Bien sûr que les dirigeants d'Apple ne partiront pas à la recherche de la réincarnation de Steve Jobs. En même temps, peut-être le font-ils déjà et nous n'en savons rien. Et, s'ils se lançaient dans l'aventure, ils pourraient l'habiller du motif le plus rationnel. Il suffirait de ne pas rechercher sa réincarnation, ni même le nouveau Steve Jobs, mais son héritier spirituel : y a-t-il meilleure définition, même si l'expression, pour nous, est dépourvue de toute connotation irrationnelle, du concept des tulkus, ces réincarnations de lamas ? La recherche des tulkus est-elle autre chose qu'un ancestral système de détection des talents ? Qu'on y croie ou non, il a fait ses preuves. Les entreprises affirment qu'attirer les talents est leur priorité et la condition sine qua non de leur succès. Comme les clubs de football, elles tentent de les déceler toujours plus tôt. Pourquoi ne pas les prendre au berceau, comme font les moines tibétains avec les tulkus, quand ils sont le plus malléables ?
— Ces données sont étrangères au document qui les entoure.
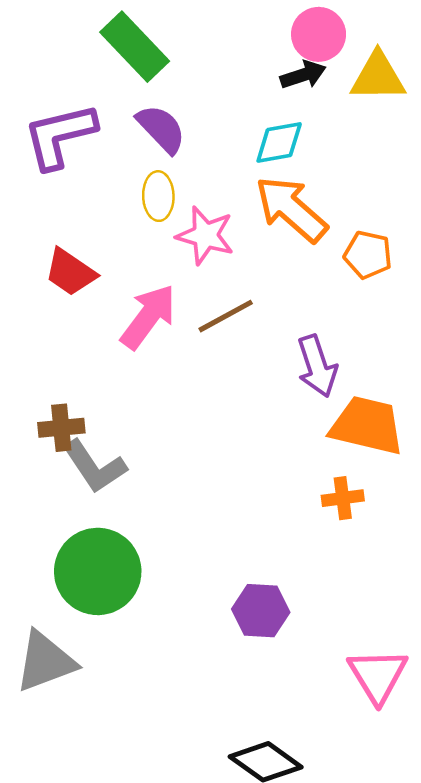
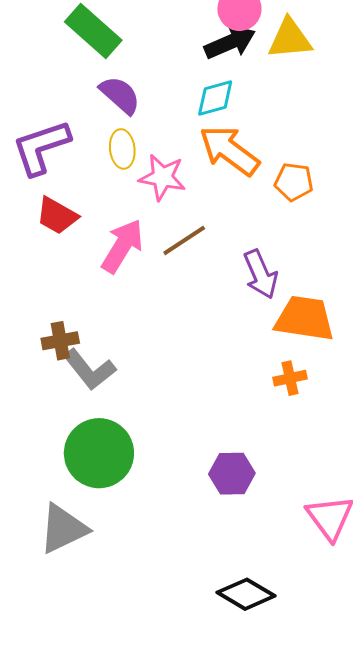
black arrow: (303, 75) -> (230, 42), size x1.4
purple L-shape: (60, 136) -> (41, 147), moved

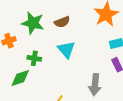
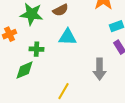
cyan triangle: (66, 50) -> (68, 37), turned -42

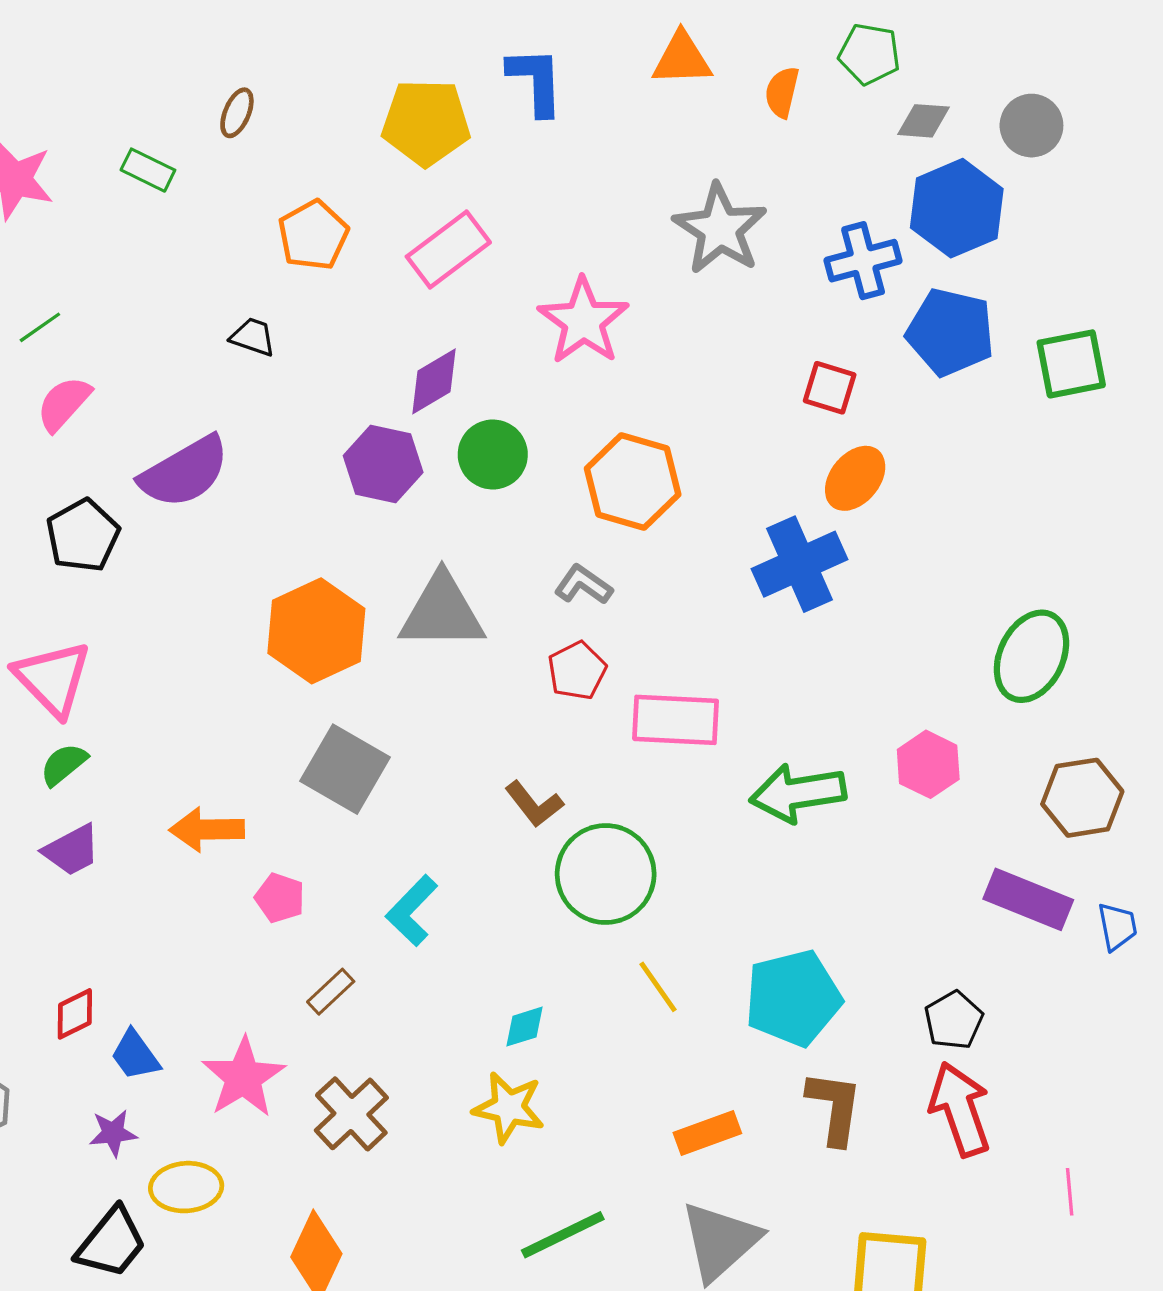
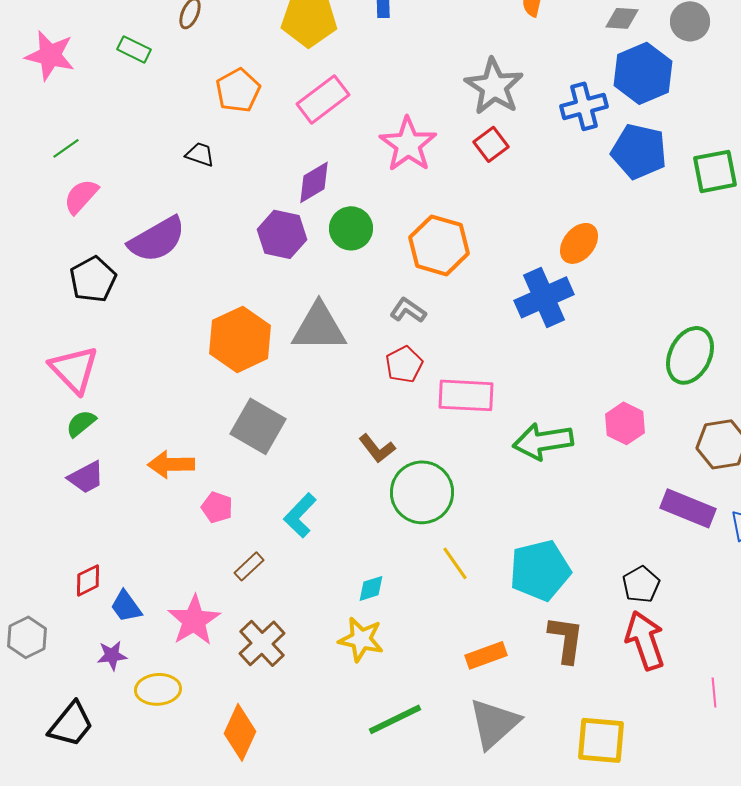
red square: (830, 388) -> (491, 144), moved, turned 36
black trapezoid: (111, 1243) -> (71, 724), moved

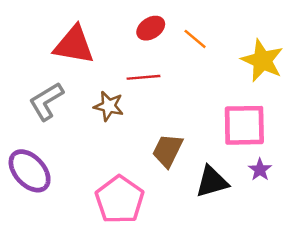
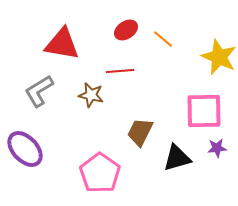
purple star: (260, 170) -> (217, 148), turned 30

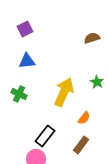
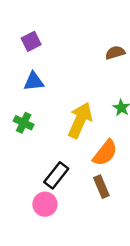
orange semicircle: (84, 118) -> (105, 153), size x1.6
brown rectangle: (81, 145) -> (101, 187), turned -60

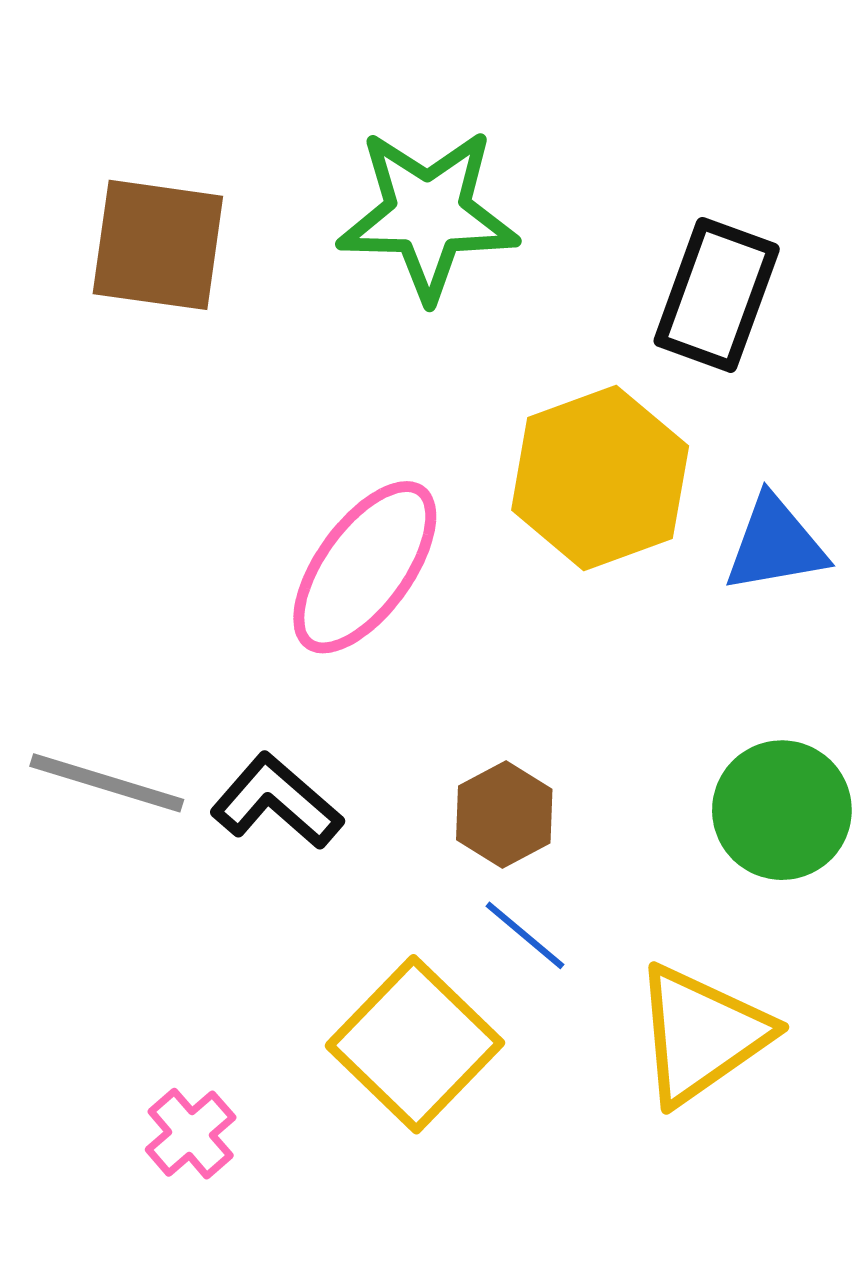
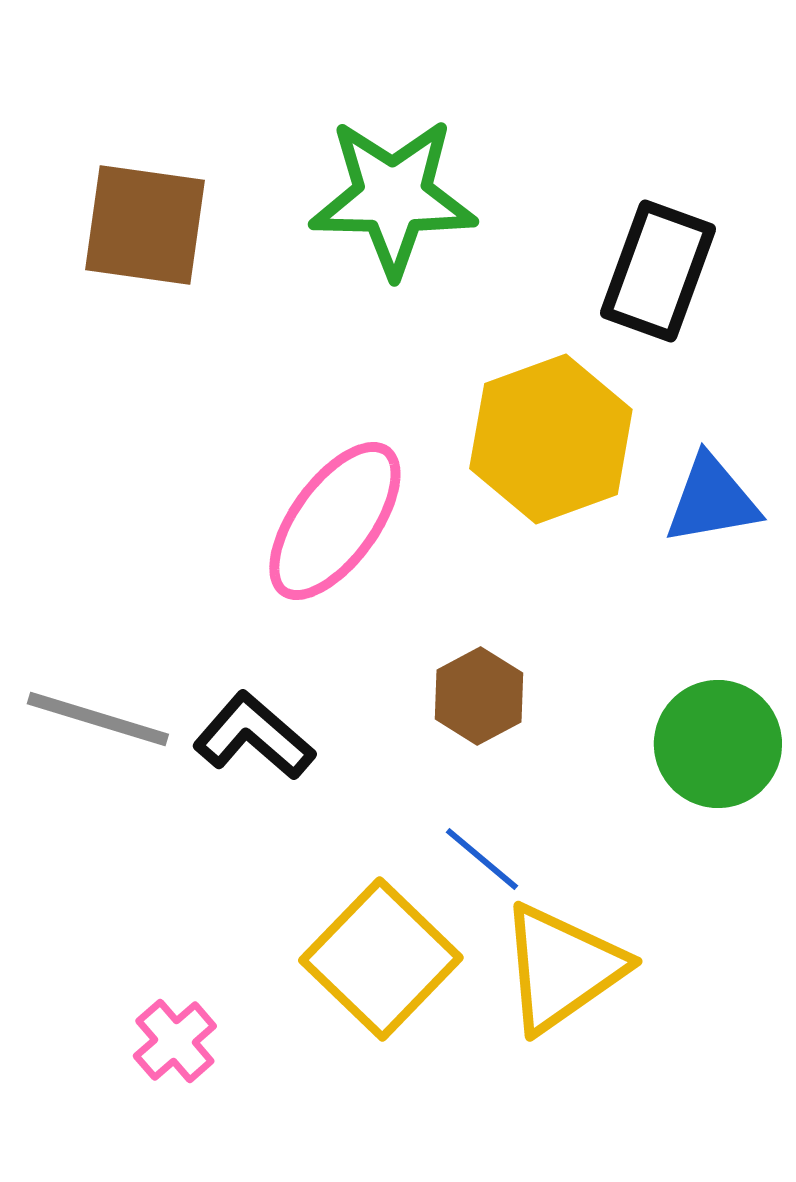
brown hexagon: (504, 814) -> (479, 696), moved
yellow triangle: (701, 1034) -> (562, 968), moved

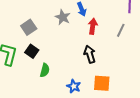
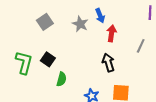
gray square: (29, 27) -> (45, 22), moved
gray line: (121, 30) -> (141, 46), moved

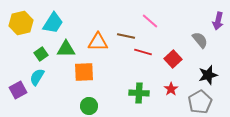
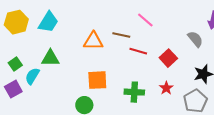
green triangle: (66, 49) -> (50, 58), moved
green square: (41, 54) -> (15, 64), moved
orange square: (84, 72) -> (97, 80), moved

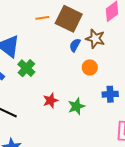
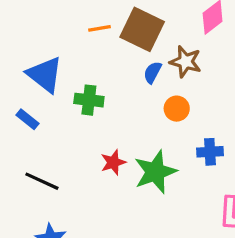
green cross: (26, 68) -> (89, 100), moved, turned -36
green star: (76, 106) -> (155, 172), size x1.5

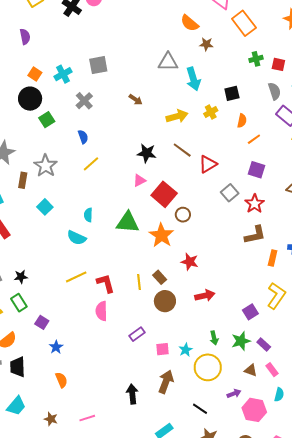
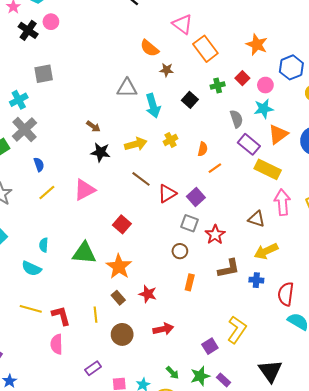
red square: (278, 64) -> (242, 78), moved, turned 32
gray square: (98, 65) -> (44, 74), moved
black square: (232, 93) -> (190, 100), moved, turned -35
gray cross: (84, 101) -> (24, 130), moved, size x1.4
black star: (147, 153) -> (101, 152), moved
purple square: (256, 170) -> (196, 197), moved, turned 30
pink triangle: (139, 180) -> (85, 190), moved, size x1.6
gray square: (230, 193) -> (190, 223), turned -30
red square: (164, 194) -> (122, 224), size x0.7
brown circle: (183, 215) -> (180, 251), moved
brown L-shape: (255, 235) -> (229, 268), moved
orange rectangle: (273, 258) -> (190, 282), moved
yellow line: (76, 277) -> (31, 309), turned 40
brown rectangle: (160, 277) -> (118, 298), moved
green arrow: (214, 338) -> (172, 373), turned -32

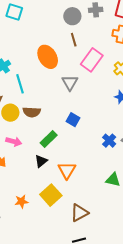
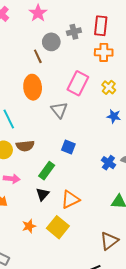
brown line: (74, 40) -> (38, 56), moved
orange ellipse: (48, 57) -> (33, 87), turned 35
orange triangle: (67, 170) -> (70, 199), turned 42
orange star: (21, 201) -> (29, 226), moved
brown triangle: (79, 213) -> (109, 241), moved

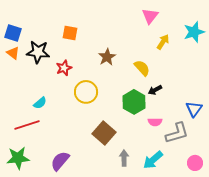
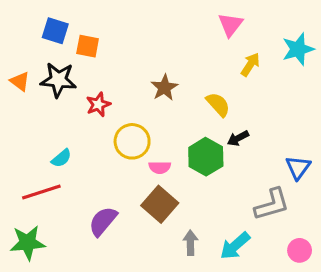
blue square: (13, 33) -> (55, 31), moved
orange square: (70, 33) -> (88, 46), moved
pink semicircle: (155, 122) -> (160, 167), moved
purple semicircle: (60, 161) -> (103, 221), moved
Je trouve pour ma part fou que des pays acceptent encore de leur plein gré, à la tête de leur état, une famille régnante dont les membres se succèdent sur le trône au nom du principe héréditaire.
Serait-il plus absurde pour Apple de chercher l'héritier spirituel de Steve Jobs et d'en faire, à côté de la direction exécutive de la société, le garant de ses valeurs, le gardien du temple et des tables de la loi de Steve Jobs ? Le Barça se prétend plus qu'un club de football ; Apple se perçoit comme plus qu'une société : ce serait une manière spectaculaire de l'affirmer. Ensuite, nouveau Steve Jobs, héritier spirituel, réincarnation, au sens propre ou figuré, libre à chacun de croire ce qu'il souhaite. Vous m'avez indiqué que, contrairement à ce que dit le livre, le bureau de Steve Jobs a été conservé en l'état depuis sa mort : n'est-ce pas laisser la porte ouverte à son retour ? Toute croyance échappe par définition à la raison. Nous croyons ce que nous avons envie ou besoin de croire. Des individus sont convaincus que des vierges les attendent au paradis ; le terrorisme islamiste est peut-être la forme extrême de la frustration sexuelle, mais c'est une autre histoire, que la prudence n'incite pas à écrire.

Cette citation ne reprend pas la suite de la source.